- Re-organize code from Homework 8 to follow structured programming principles:
# Description -------------------------------
# Script used to simulate data I may expect to collect based on my research hypothesis and previous work conducted in my field.
# 23 March 2022
# HRS
# Initialize --------------------------------
library(ggplot2)
library(dplyr)
##
## Attaching package: 'dplyr'
## The following objects are masked from 'package:stats':
##
## filter, lag
## The following objects are masked from 'package:base':
##
## intersect, setdiff, setequal, union
# Load Functions ----------------------------
####################################
# FUNCTION: d_frame
# purpose: create simulated data frame
# input: sample ID sequence, treatments, and days to flowering
# output: data frame of simulated data
#---------------------------------------------
d_frame <- function(ID = 1:120,
Treatment = rep(c("Control","Hot"),each=60),
DaysToFlower = c(control, hot)) {
data_frame <- data.frame(ID, Treatment, DaysToFlower)
return(data_frame)
}
####################################
# FUNCTION: p_val
# purpose: calculate p-value for t-test ran on simulated data
# input: x & y, the two treatment groups
# output: p-value for t-test
#--------------------------------------------
p_val <- function(x = control,
y = hot) {
p_value <- t.test(x,y)$p.value
return(p_value)
}
####################################
# FUNCTION: graph
# purpose: graph simulated data
# input: data frame of simulated data
# output: histogram of simulated data colored by treatment group
#--------------------------------------------
graph <- function() {
histogram <- data %>%
ggplot(aes(x=DaysToFlower, fill=Treatment)) +
geom_histogram() +
scale_fill_manual(values=c("blue", "red"))
return(histogram)
}
# Set Global Variables ----------------------
control <- round(rnorm(n=60, mean=50, sd=5))

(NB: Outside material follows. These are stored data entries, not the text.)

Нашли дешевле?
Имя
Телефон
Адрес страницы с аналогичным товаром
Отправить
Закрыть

hot <- round(rnorm(n=60, mean=65, sd=5))
#Program Body -------------------------------
data <- d_frame()
p_val()
## [1] 6.722988e-31
graph()
## `stat_bin()` using `bins = 30`. Pick better value with `binwidth`.
- Modify above code to record a new summary variable. Copy a function above, rename it, and modify it. Here, modify p-val() function to record another summary statistic, the treatment group means. Then add bars to the graph() output to indicate means on the histogram.

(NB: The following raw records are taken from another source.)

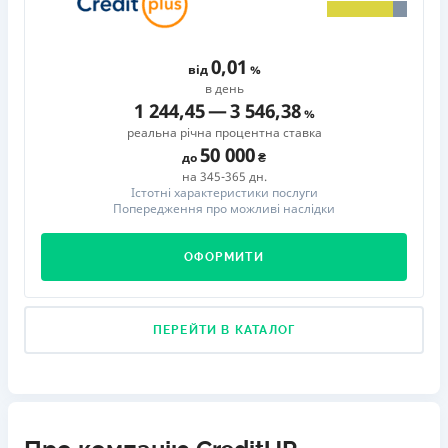
0,01
від
в день
1 244,45
—
3 546,38
реальна річна процентна ставка
50 000
до
на 345-365 дн.
Істотні характеристики послуги
Попередження про можливі наслідки
ОФОРМИТИ
ПЕРЕЙТИ В КАТАЛОГ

####################################
# FUNCTION: summary
# purpose: calculate summary statistics (p-value and group means) for t-test ran on simulated data
# input: x & y, the two treatment groups
# output: p-value for t-test and group means
#--------------------------------------------
summary <- function(x = control,
y = hot) {
p_value <- t.test(x,y)$p.value
means <- c(mean(control), mean(hot))
return(list(p_value, means))
}
####################################
# FUNCTION: graph
# purpose: graph simulated data, add a bar for each group mean
# input: data frame of simulated data
# output: histogram of simulated data colored by treatment group and with means indicated
#--------------------------------------------
graph <- function() {
histogram <- data %>%
ggplot(aes(x=DaysToFlower, fill=Treatment)) +
geom_histogram() +
scale_fill_manual(values=c("blue", "red")) +
geom_vline(aes(xintercept=mean(control)), col="blue") +
geom_vline(aes(xintercept=mean(hot)), col="red")
return(histogram)
}
# Running the updated code:
data <- d_frame()
summary()
## [[1]]
## [1] 6.722988e-31
##
## [[2]]
## [1] 50.20000 64.71667
graph()
## `stat_bin()` using `bins = 30`. Pick better value with `binwidth`.